Constitutive expression of cardiomyocyte Klf9 precipitates metabolic dysfunction and spontaneous heart failure

Metabolic adaptations and flexibility during development and disease play an essential in cardiomyocyte function and survival. We recently reported Glucocorticoid receptor (GR)-Krüppel-like factor 9 (Klf9) axis in mediating metabolic adaptations in cardiomyocytes stimulated with Dexamethasone. Klf9 expression decreases in hypertrophic and failing hearts, suggesting its importance in cardiac homeostasis and its potential contribution to dysfunction under pressure overload. Genome wide Klf9 occupancy in adult hearts revealed 2,242 genes directly associated with Klf9, with enrichment in metabolic pathways, autophagy, ubiquitin-mediated proteolysis, and cellular senescence.

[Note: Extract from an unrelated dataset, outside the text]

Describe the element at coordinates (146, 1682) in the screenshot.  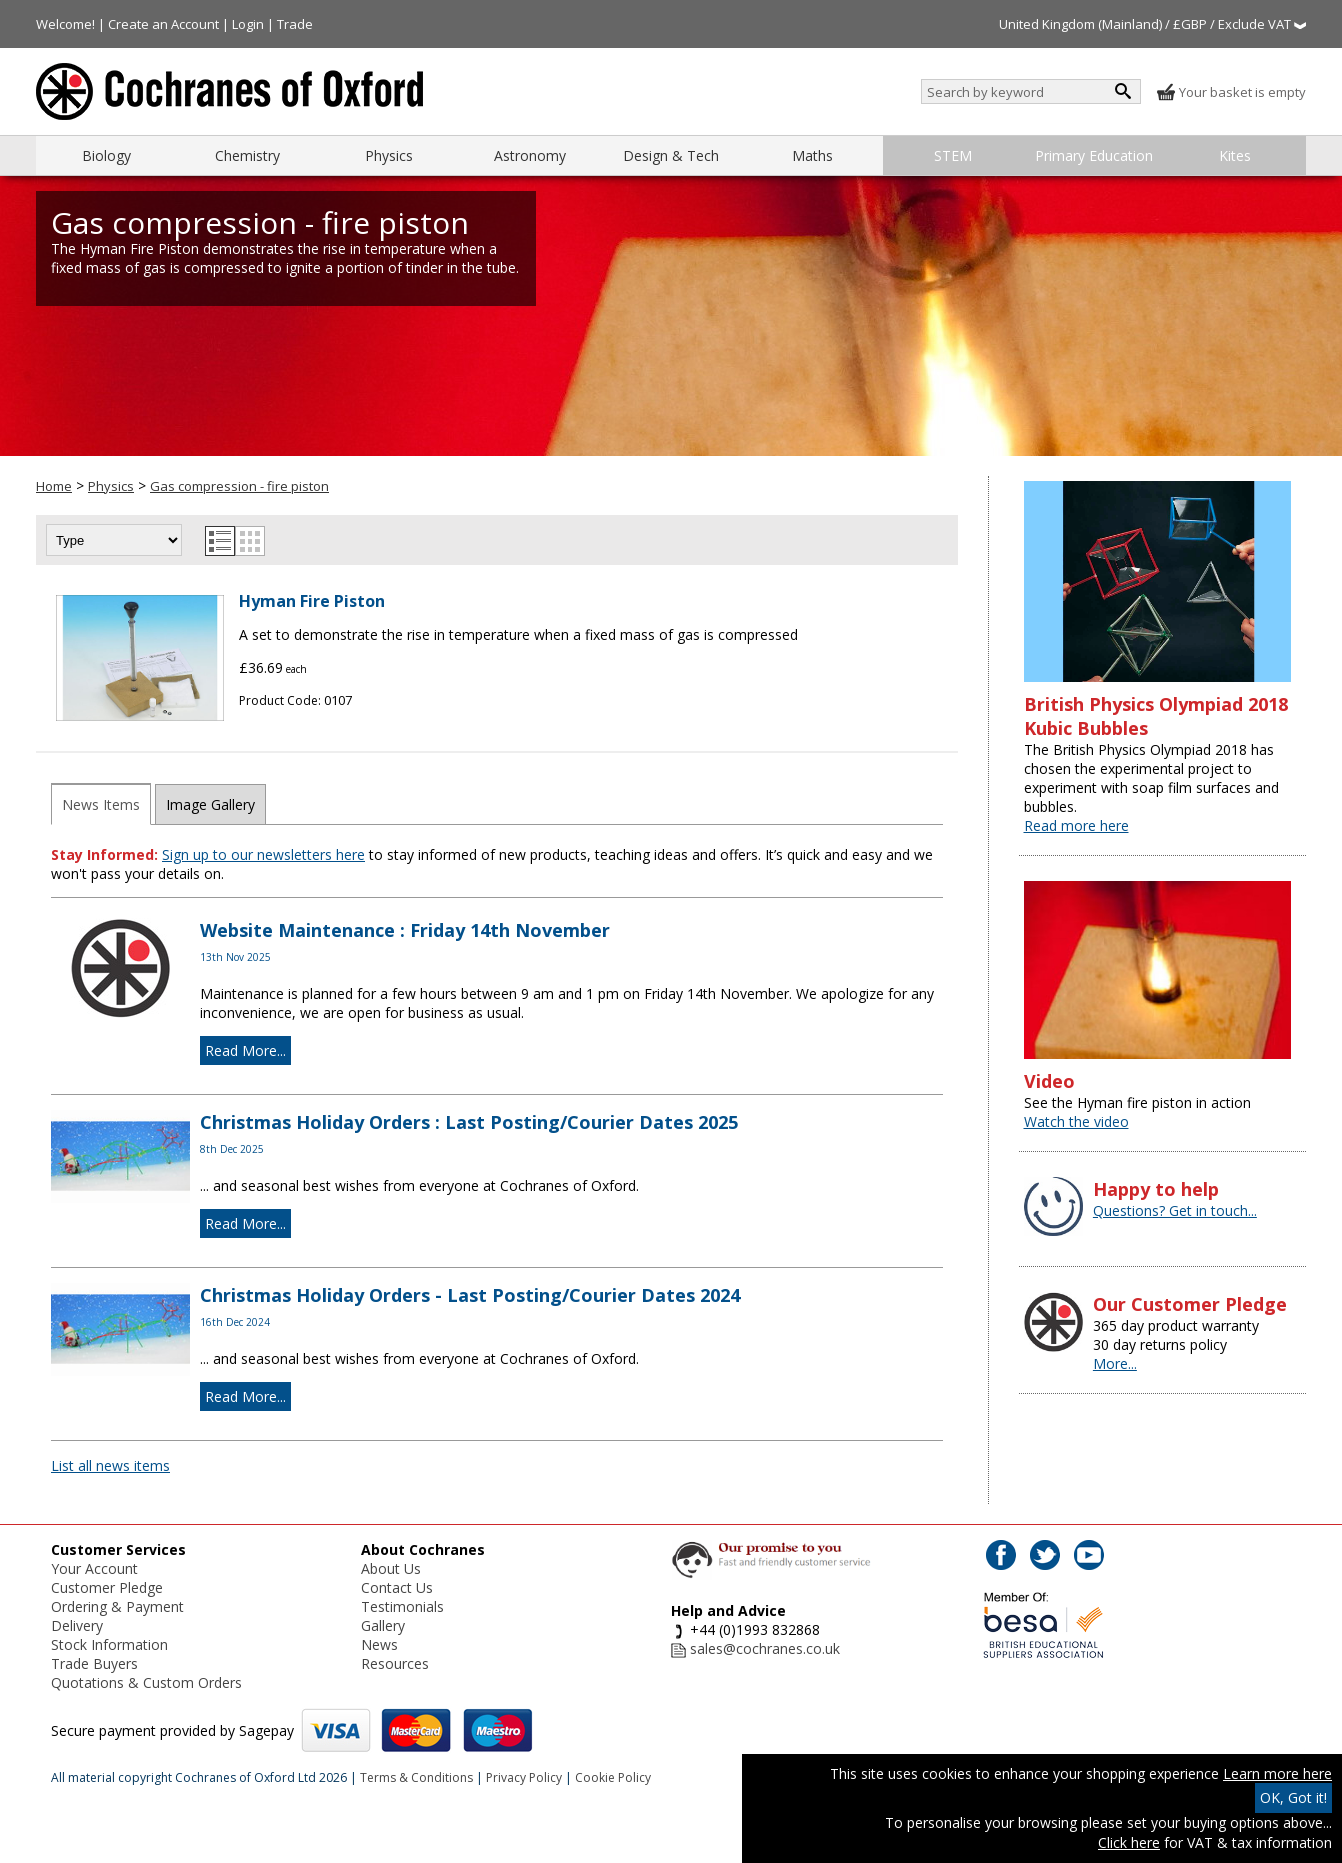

We generated and characterized a conditional cardiac specific Klf9 knock-In (Klf9KI) mice, which developed progressive cardiac hypertrophy, cardiac dysfunction and cardiac failure by 8wks of age, with mortality by 12-14wks. RNA-seq analysis at 1wk, 4wks, and 8wks showed stage-specific transcriptional changes. At 1 week, 64.81% of differentially expressed genes were downregulated, aligning with Klf9’s predicted role as a transcriptional repressor. At 4wks and 8wks, more genes were upregulated, suggesting more of secondary targets in response to cardiac phenotype. KEGG pathway analysis showed dysregulation in lipid, carbohydrate and glutathione metabolism, transcriptional regulation, apoptosis, and innate immunity. Untargeted Metabolomics at 4wks identified significant alterations in tissue metabolite levels, particularly in pathways involving fatty acid metabolism, amino acids, and glucose, correlating with transcriptome data. Mitochondrial function assays revealed progressive dysregulation. At 2 weeks, complex I activity was significantly reduced, while complex II and IV activities were partially preserved. By 4 weeks, all measured respiratory complexes showed significant declines, consistent with decline in mitochondrial function. These mitochondrial deficits preceded overt cardiac dysfunction and likely contributed to the development of hypertrophy and failure. In conclusion, constitutive Klf9 overexpression disrupts transcriptional and metabolic homeostasis, driving progressive hypertrophy, cardiac dysfunction, and failure.